__WHAT THE TASK ASKS__. State how many lines in the records hold the word "unirse", giving the number and no other text.

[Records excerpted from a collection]
# # # #
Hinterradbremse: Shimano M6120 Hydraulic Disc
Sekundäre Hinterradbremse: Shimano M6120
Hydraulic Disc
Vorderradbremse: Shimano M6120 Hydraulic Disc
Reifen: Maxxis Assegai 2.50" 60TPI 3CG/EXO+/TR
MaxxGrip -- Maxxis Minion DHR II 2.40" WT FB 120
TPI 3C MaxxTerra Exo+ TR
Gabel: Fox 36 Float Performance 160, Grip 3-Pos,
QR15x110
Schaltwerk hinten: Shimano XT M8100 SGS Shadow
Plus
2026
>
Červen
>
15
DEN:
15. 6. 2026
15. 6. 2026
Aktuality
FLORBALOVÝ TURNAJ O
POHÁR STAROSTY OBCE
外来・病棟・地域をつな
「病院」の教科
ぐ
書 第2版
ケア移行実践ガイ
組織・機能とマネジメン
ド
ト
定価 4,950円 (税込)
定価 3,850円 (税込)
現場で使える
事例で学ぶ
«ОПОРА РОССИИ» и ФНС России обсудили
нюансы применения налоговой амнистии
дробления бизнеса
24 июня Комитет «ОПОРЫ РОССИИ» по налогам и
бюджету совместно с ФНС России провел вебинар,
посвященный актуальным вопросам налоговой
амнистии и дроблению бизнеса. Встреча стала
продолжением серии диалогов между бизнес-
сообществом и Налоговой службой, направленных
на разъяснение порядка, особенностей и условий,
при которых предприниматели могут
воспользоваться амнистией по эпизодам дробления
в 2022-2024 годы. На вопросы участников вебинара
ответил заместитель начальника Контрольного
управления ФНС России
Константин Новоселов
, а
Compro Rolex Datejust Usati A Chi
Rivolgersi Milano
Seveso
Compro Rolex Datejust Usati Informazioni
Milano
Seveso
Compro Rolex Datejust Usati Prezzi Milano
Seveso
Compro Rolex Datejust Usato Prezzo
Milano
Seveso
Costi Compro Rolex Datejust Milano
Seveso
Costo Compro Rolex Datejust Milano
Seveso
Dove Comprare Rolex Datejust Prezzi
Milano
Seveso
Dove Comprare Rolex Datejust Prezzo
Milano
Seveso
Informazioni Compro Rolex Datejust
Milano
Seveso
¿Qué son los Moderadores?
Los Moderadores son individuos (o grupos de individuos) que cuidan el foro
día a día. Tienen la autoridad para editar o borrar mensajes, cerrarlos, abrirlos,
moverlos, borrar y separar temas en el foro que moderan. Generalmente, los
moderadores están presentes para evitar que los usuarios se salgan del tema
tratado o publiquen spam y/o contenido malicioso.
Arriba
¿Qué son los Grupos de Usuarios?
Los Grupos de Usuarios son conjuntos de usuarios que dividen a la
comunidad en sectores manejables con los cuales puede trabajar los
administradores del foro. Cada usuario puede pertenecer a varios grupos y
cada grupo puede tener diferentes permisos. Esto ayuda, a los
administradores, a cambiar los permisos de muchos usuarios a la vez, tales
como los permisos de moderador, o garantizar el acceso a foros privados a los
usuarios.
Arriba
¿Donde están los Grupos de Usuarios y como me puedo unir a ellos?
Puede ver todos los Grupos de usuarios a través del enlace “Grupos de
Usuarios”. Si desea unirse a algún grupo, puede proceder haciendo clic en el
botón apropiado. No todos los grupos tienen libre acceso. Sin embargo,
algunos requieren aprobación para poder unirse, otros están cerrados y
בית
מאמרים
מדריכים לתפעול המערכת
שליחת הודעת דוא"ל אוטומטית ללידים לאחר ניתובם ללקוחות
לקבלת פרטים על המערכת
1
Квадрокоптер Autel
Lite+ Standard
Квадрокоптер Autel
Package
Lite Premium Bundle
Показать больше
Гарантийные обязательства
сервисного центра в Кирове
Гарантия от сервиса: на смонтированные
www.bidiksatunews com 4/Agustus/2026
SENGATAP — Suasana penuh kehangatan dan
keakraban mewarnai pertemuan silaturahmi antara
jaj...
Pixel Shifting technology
# # # #
__ANSWER SPACE__. 2